- League: South Atlantic League
- Sport: Baseball
- Duration: April 19 – July 4
- Number of games: 70
- Number of teams: 6

Regular season
- League champions: Charleston Sea Gulls

Playoffs
- League champions: Columbia Comers
- Runners-up: Charleston Sea Gulls

SAL seasons
- ← 19161919 →

= 1917 South Atlantic League season =

The 1917 South Atlantic League was a Class C baseball season played between April 19 and July 4. Six teams played a 70-game schedule, with the top team in each half of the season qualifying for the playoffs.

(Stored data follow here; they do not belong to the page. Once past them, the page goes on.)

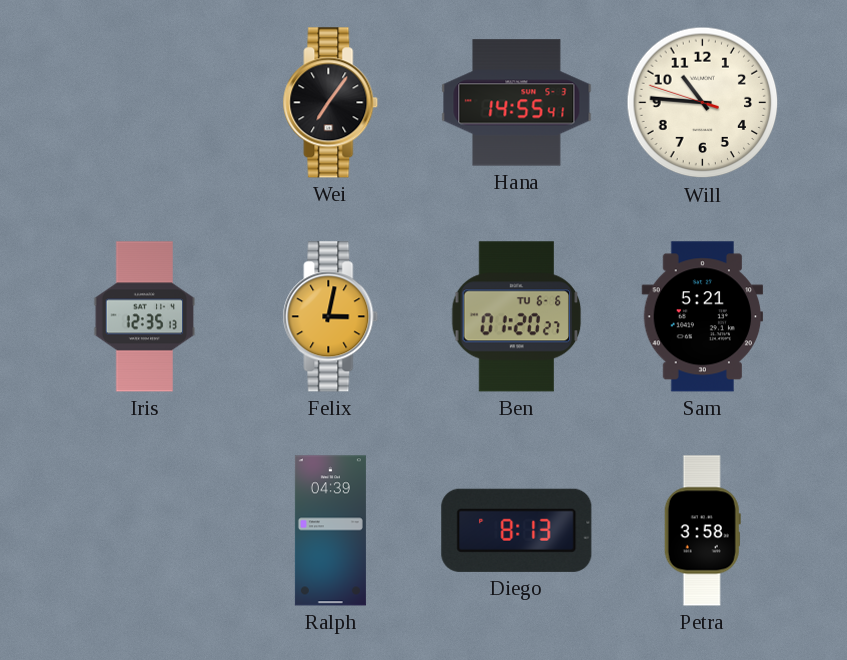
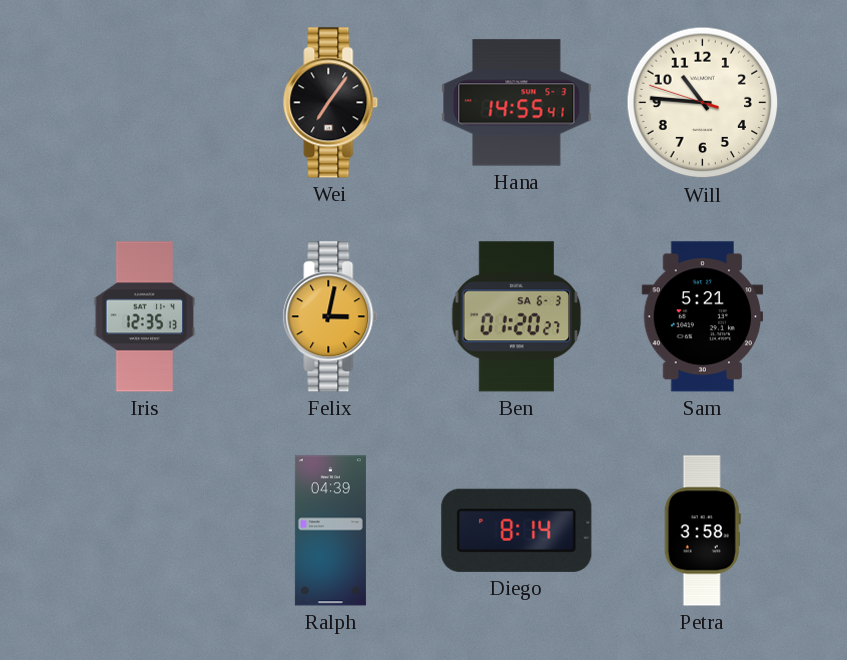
Ben date: TU 6-6 -> SA 6-3
Diego: 8:13 -> 8:14
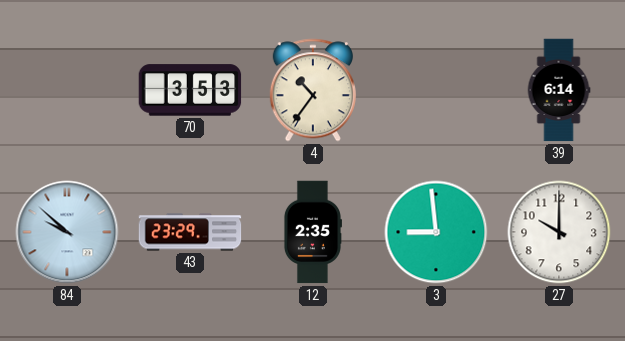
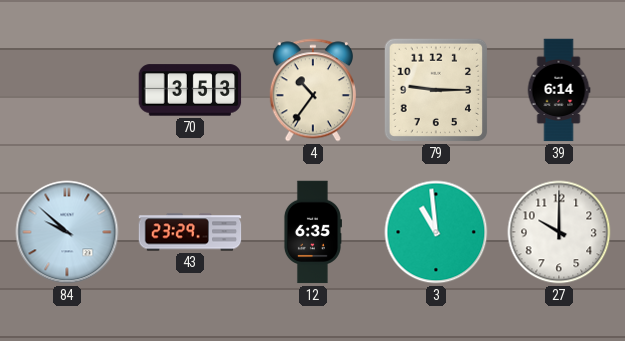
79: none -> 9:15
12: 2:35 -> 6:35
3: 8:59 -> 10:59
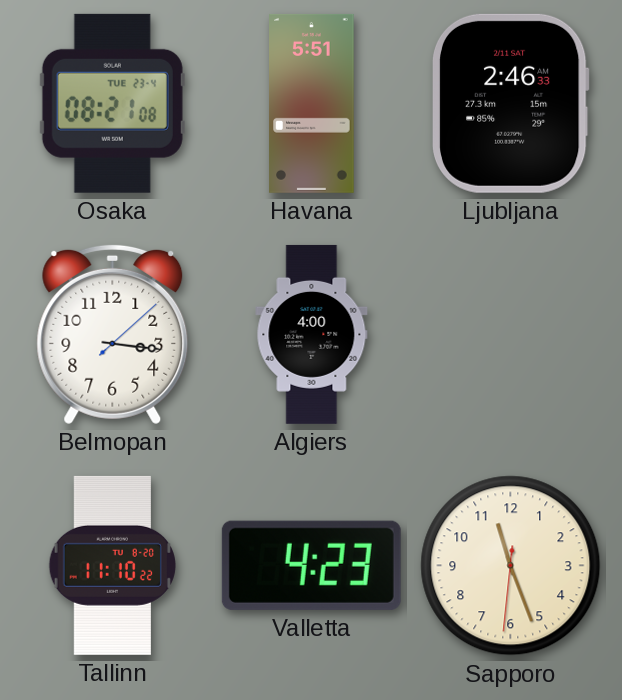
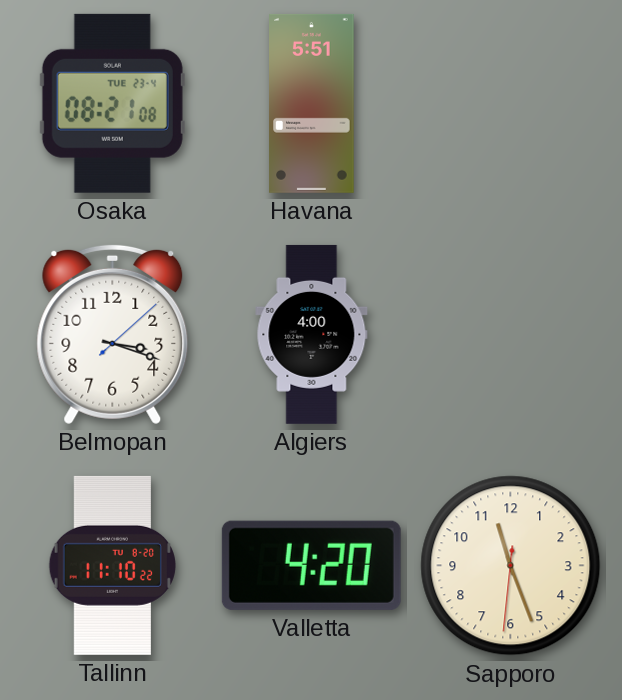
Ljubljana: 2:46 -> none
Belmopan: 3:16 -> 3:18
Valletta: 4:23 -> 4:20
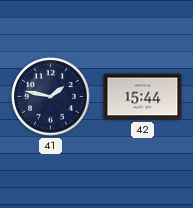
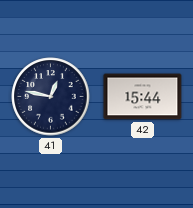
41: 1:47 -> 12:47
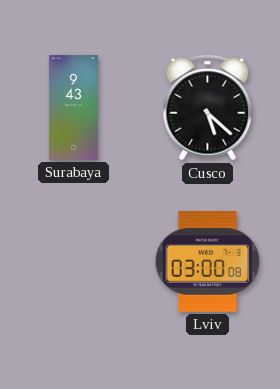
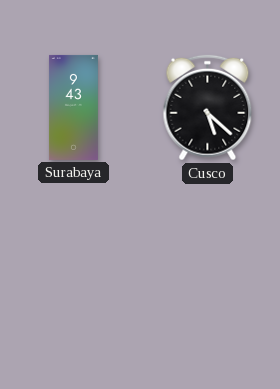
Lviv: 03:00 -> none
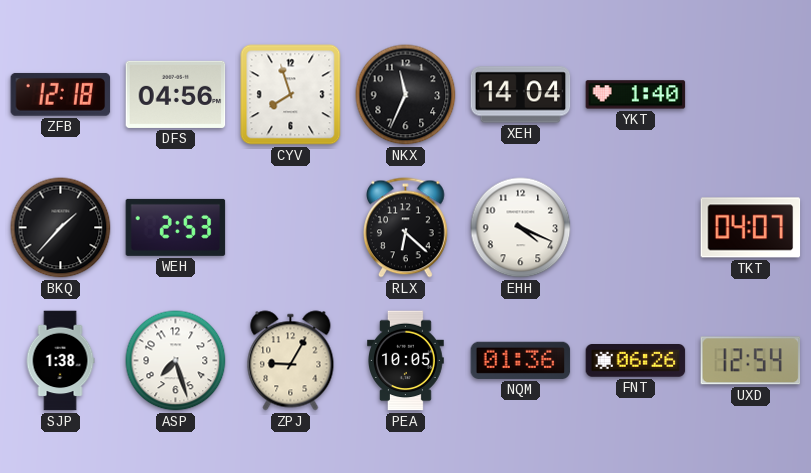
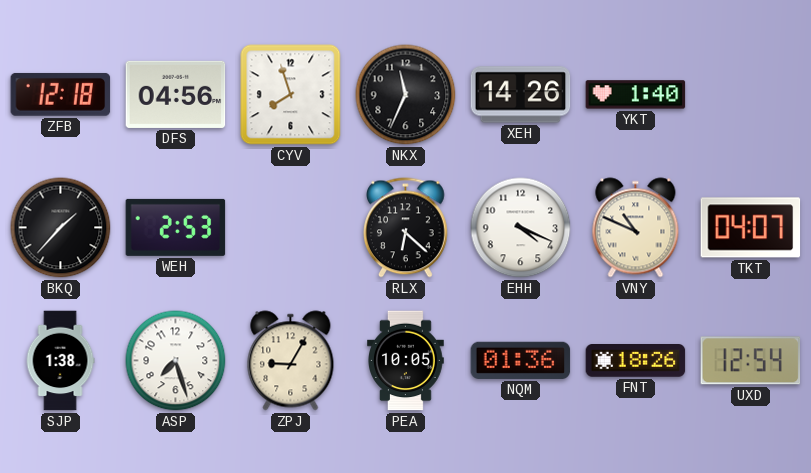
XEH: 14:04 -> 14:26
VNY: none -> 10:49
FNT: 06:26 -> 18:26
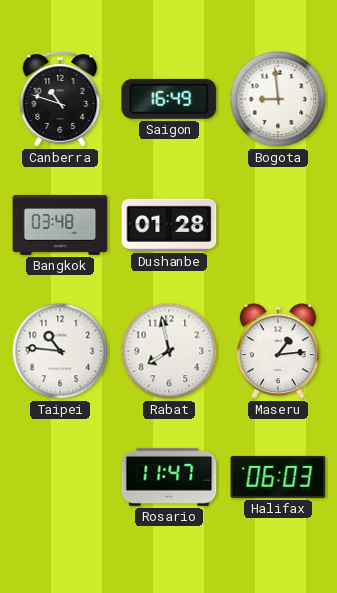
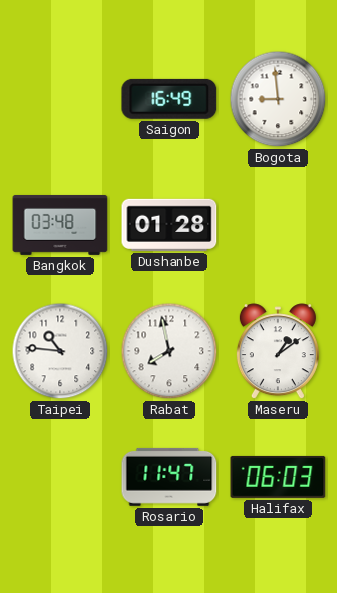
Canberra: 10:48 -> none
Maseru: 1:14 -> 1:09
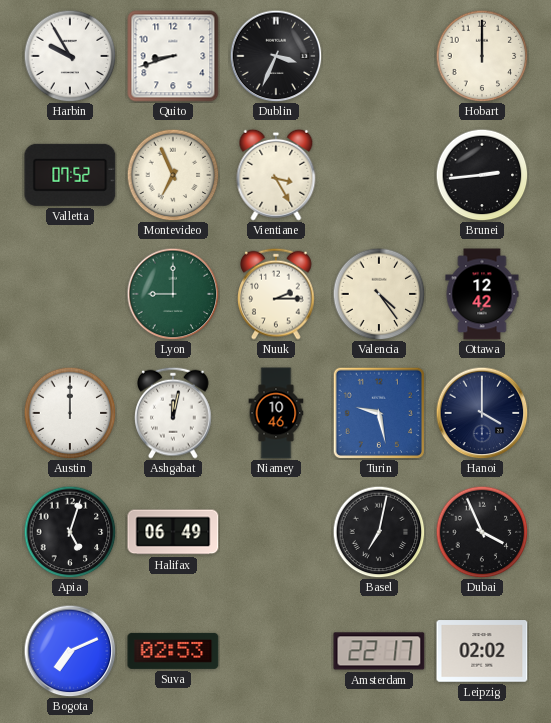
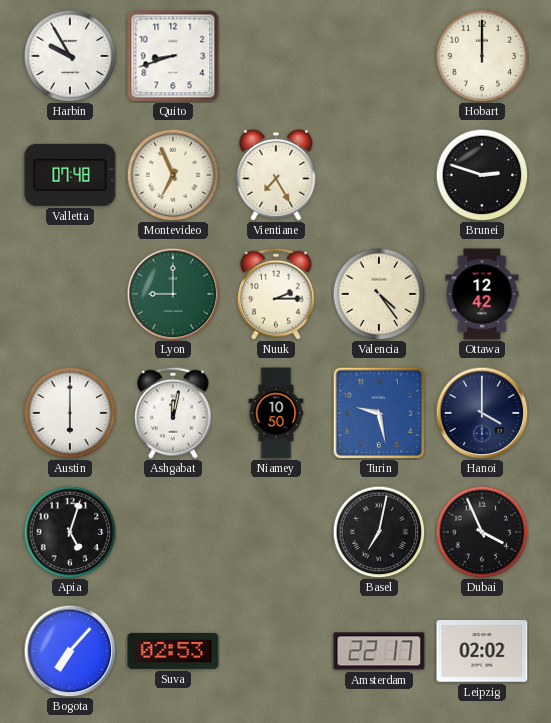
Dublin: 3:34 -> none
Valletta: 07:52 -> 07:48
Vientiane: 3:25 -> 7:25
Brunei: 2:44 -> 2:48
Austin: 12:00 -> 6:00
Niamey: 10:46 -> 10:50
Halifax: 06:49 -> none
Bogota: 7:11 -> 7:07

The Columbia Comers won the South Atlantic League championship, as they defeated the Charleston Sea Gulls in the playoffs.

==Team changes==
- The Jacksonville Tarpons are renamed to the Jacksonville Roses.

==Teams==

1917 South Atlantic League
| Team | City | MLB Affiliate | Stadium |
| Augusta Tourists | Augusta, Georgia | None | Warren Park |
| Charleston Sea Gulls | Charleston, South Carolina | None | Hampton Park Field |
| Columbia Comers | Columbia, South Carolina | None | Comer Field |
| Columbus Foxes | Columbus, Georgia | None | Columbus Base Ball Grounds |
| Jacksonville Roses | Jacksonville, Florida | None | Dixieland Park |
| Macon Tigers | Macon, Georgia | None | Central City Park |

==Regular season==
===Summary===
- The Charleston Sea Gulls finish the season with the best record for the first time since 1914.
- On May 19, the Columbus Foxes and Macon Tigers disband.
- The season was shortened to July 4 with approval from the National Association.

===Standings===

South Atlantic League
| Team | Win | Loss | % | GB |
| Charleston Sea Gulls | 47 | 20 | .701 | – |
| Columbia Comers | 40 | 28 | .588 | 7½ |
| Jacksonville Roses | 33 | 35 | .485 | 14½ |
| Augusta Tourists | 27 | 41 | .397 | 20½ |
| Columbus Foxes | 8 | 19 | .296 | 27 |
| Macon Tigers | 7 | 19 | .269 | 27½ |

==League Leaders==
===Batting leaders===

| Stat | Player | Total |
|---|---|---|
| AVG | Howie Camp, Charleston Sea Gulls | .357 |
| H | Howie Camp, Charleston Sea Gulls | 105 |

===Pitching leaders===

| Stat | Player | Total |
|---|---|---|
| W | Johnny Meador, Charleston Sea Gulls | 13 |
| IP | Johnny Tillman, Macon Tigers | 185.2 |

==Playoffs==
- The Columbia Comers won their first South Atlantic League championship, defeating the Charleston Sea Gulls in six games.